Merhaba Sevgili Okur,
Sebze ve meyve alışverişlerinizi nereden yapıyorsunuz? Pazarları sever misiniz? Ya da doğru soru alış veriş yapmadan önce bir liste hazırlar mısınız?
Bazen yolumuz düşer veya zamanımız vardır pazara uğrarız, bazen ise acelemiz vardır anlık ihtiyaca göre manavdan ya da marketten bir şeyler alırız. İki seçeneğinde birçok farklı açıdan ülkemize ve tabii bizlere artı eksi etkileri bulunmaktadır. Nasıl mı?
Araştırmalar gösteriyor ki liste yapılmadan yapılan alışverişlerde fazladan alınan malzemelerin sayısı oldukça çok. Bu durum hem ceplerimize hem çevremize ciddi anlamda zarar teşkil ediyor. “Cep kısmını anlıyoruz ama çevreye ne zararı olacak ki? “demeyin. Öyle zararlar veriyor ki bugün yaşadığımız iklim krizinin etkilerinden birisi de maalesef, israf edilen gıdalar.
Aldığımız besinlerin saklama koşullarının doğru bilinmemesi, fazla alındığı için tüketilmemesi ve atılması gibi sebeplerle etrafa yaydıkları sera gazları ve onların etkileri bugün iklim krizinin yaşanmasındaki etmenlerden bir tanesi.
Ebeveynler olarak bu konuda da bizlere büyük görevler düşüyor.
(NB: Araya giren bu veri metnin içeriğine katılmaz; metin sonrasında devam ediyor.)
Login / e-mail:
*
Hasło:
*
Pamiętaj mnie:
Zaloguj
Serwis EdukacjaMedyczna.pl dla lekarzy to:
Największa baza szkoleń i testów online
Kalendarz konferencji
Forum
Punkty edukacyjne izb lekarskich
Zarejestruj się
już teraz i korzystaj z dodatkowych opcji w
Farkındalık yaratmak ve kendimize de bir çeki düzen vermek adına bu hafta bu yazıyı hazırlamak istedim. Çünkü her birimiz eminim ki, pazar tezgâhlarında canlı canlı duran sebzeleri ve meyveleri görünce tüketebileceğimizin çok üstünde alımlar yapıyoruz. Saklama koşullarına uygun muhafaza edebilsek dahi, belli sürelerde tüketemediğimiz için istenmeyen gazların üretimine ve su israfına sebep oluyoruz.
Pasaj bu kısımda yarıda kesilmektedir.